10 de maio de 2010

As US Still Argues Over Semantics,

Australia Expands Its Ambitious Broadband Plan

About a year ago, long before the FCC came out with its incredibly weak broadband plan that is full of non-specific nothingness, we had suggested that if the new FCC really wanted to be bold, it should look at what Australia was doing, building on an idea that we first started talking about back in 2003: building out a single super high end fiber infrastructure, and letting service providers compete on top of it. The idea, then was to offer 100 Mbps fiber to 90% of all homes, and provide the remaining 10% with 12 Mbps wireless). The thinking, of course, is that broadband is a natural monopoly, and you don't want multiple infrastructure providers having to dig up the entire country to lay fiber, but you do want competition.
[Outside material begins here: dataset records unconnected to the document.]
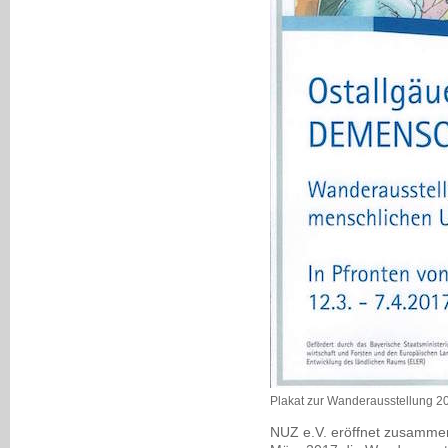
Plakat zur Wanderausstellung 2
NUZ e.V. eröffnet zusammen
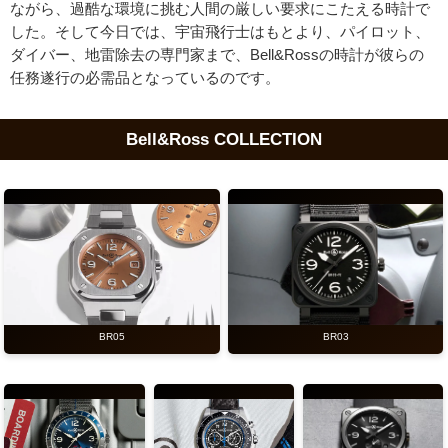
ながら、過酷な環境に挑む人間の厳しい要求にこたえる時計で
した。そして今日では、宇宙飛行士はもとより、パイロット、
ダイバー、地雷除去の専門家まで、Bell&Rossの時計が彼らの
任務遂行の必需品となっているのです。
Bell&Ross COLLECTION
BR03
BR05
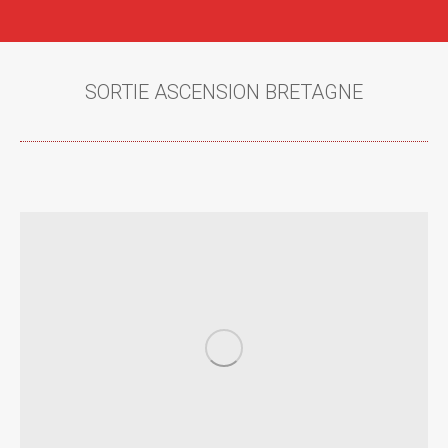
SORTIE ASCENSION BRETAGNE
Vous êtes ici :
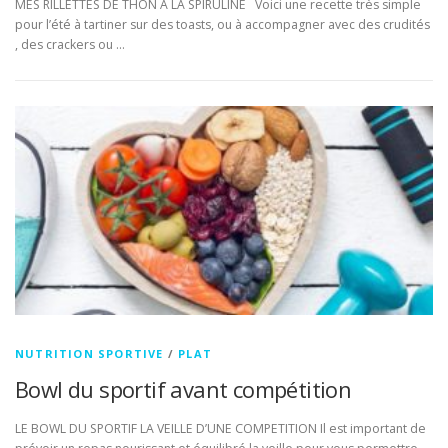
MES RILLETTES DE THON A LA SPIRULINE Voici une recette très simple
pour l’été à tartiner sur des toasts, ou à accompagner avec des crudités
, des crackers ou …
NUTRITION SPORTIVE
/
PLAT
Bowl du sportif avant compétition
LE BOWL DU SPORTIF LA VEILLE D’UNE COMPETITION Il est important de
So you build a single top-of-the-line, state-of-the-art infrastructure, and let the competition happen at the service level. Now, there are reasonable concerns about the government being involved, but there are ways to structure such things so that it minimizes the problems. If you think of it like the national highway system, and the massive economic benefit that created, it begins to make sense.

So, as the US continues to muddle along at much slower speeds with little likelihood of much change, Broadband Reports points us to a new report out of Australia, noting that they can actually go even bigger, increasing the fiber coverage to 93% of the Australian homes.

This comes out of a feasibility report on the original plan, done by McKinsey and KPMG, which noted that it wasn't just feasible, but that the original plan wasn't as ambitious as it easily could be, and came up with some recommendations to make it even better. Australia's plans do have some problems, but the plan seems a lot more ambitious than anything coming out of the US lately.